As palavras são de Freitas do Amaral, numa sessão realizada ontem à noite. E assinalam uma perplexidade que é cada vez mais ampla. Se há coisa que ficou clara nos últimos dias foi que as instituições europeias nunca procuraram verdadeiramente nenhum acordo para a Grécia. O que está em causa não é encontrar uma solução que seja aceitável por ambas as partes. Do que se trata é de procurar substituir um Governo eleito que teve a ousadia de desafiar a atual ortodoxia europeia. O valor do desacordo inultrapassável, dizem-nos, é de 600 milhões de euros. Ou seja, uma migalha no orçamento europeu (uma migalha, até, para o orçamento português). Não é pois por coisa tão pouca que não se alcança um acordo. É uma razão política mais profunda: Berlim e Bruxelas não toleram que haja um governo que tem outras soluções. Por isso entraram em campanha – usando todas as armas e em força. 

Em primeiro lugar, a chantagem financeira. A decisão do Banco Central Europeu de fechar a torneira e de pôr em causa a liquidez dos bancos, obrigando ao controlo da fuga de capital e às limitações nos multibancos, é uma medida puramente política. Nunca essa decisão foi tomada relativamente à Irlanda e a Portugal. Por uma razão simples: eram governos “amigos”. O objetivo é por isso criar um clima de medo para condicionar o referendo. O que torna explícito que as instituições europeias se tornaram facilitadores dos governos de direita e mecanismos de embargo a qualquer projeto alternativo.
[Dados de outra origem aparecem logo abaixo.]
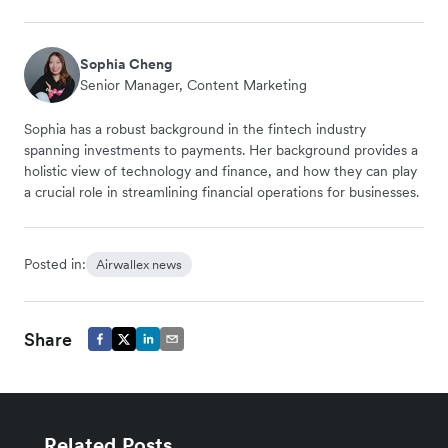
Sophia Cheng
Senior Manager, Content Marketing
Sophia has a robust background in the fintech industry
spanning investments to payments. Her background provides a
holistic view of technology and finance, and how they can play
a crucial role in streamlining financial operations for businesses.
Posted in:
Airwallex news
Share
Related Posts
Em segundo lugar, a comoção seletiva. O que dizer do coro de comentadores e responsáveis políticos que se mostram condoídos com o facto de os gregos só poderem levantar 60 euros por dia nas caixas multibanco (ou seja, 1800 euros por mês em dinheiro de bolso, porque todas as operações e pagamentos multibanco se mantêm) quando, ao mesmo tempo, defendem que é obrigatório cortar as pensões que já foram reduzidas em 62%? A comoção pública é assim um biombo da hipocrisia: onde estava ela, afinal, quando os gregos faziam fila para a sopa dos pobres ou para as clínicas solidárias improvisadas, depois de os planos de austeridade terem condenados milhares à pobreza e terem expulsado 3 milhões do acesso a cuidados de saúde?

Em terceiro lugar, a distorção. Nas televisões, sucedem-se reportagens sobre a miséria na Grécia, que sugerem que esse é o "país" criado pelo Syriza, cujo governo tem meia dúzia de meses. Curioso não apresentarem essa miséria como o resultado de anos de austeridade, ou seja, da aplicação da receita na qual as instituições insistem agora e que o Governo grego procura evitar. Vários prémios Nobel da economia, como Stiglitz e Krugman, têm explicado que a proposta das instituições é inaceitável precisamente porque vai prolongar a miséria e por isso apelam ao não no referendo. Krugman classificou mesmo o comportamento dos governos e credores como “um ato de loucura monstruosa”.

Por último, a manipulação. Continua a dizer-se que os gregos “já receberam muito dinheiro” da Europa e que não quiseram é fazer reformas. Não vale a pena perder demasiado tempo a argumentar. Um gráfico da TVI, a partir de dados do Financial Times, tem desmentido essa narrativa enganadora: dos 240 mil milhões recebidos pela Grécia, só 10% foi dinheiro disponível para o Governo grego. 90% foi para ajudas aos bancos e para pagar juros à Alemanha e à França.

Quando, em 1957, foi debatido o tratado de Roma que criava o mercado comum europeu, o socialista francês Mendès-France (primeiro-ministro nos anos 50), dizia na Assembleia Nacional: “a abdicação da nossa democracia pode ser conseguida de duas formas. Pelo recurso a uma nova ditadura interna pela concentração de todos os poderes num homem providencial, ou pela delegação desses poderes a uma autoridade externa, a qual, em nome da técnica, exercerá na realidade o poder político. Porque em nome de uma economia saudável facilmente irá impor uma política orçamental, social e finalmente uma ‘política’ no sentido mais abrangente do termo, nacional e internacional”. 

Na verdade, é isso que se está a passar. Há um ultimato financeiro para derrotar qualquer vislumbre democrático. Os gregos estão a ser punidos por terem tido um atrevimento intolerável: acreditaram na possibilidade de combinar Europa e democracia.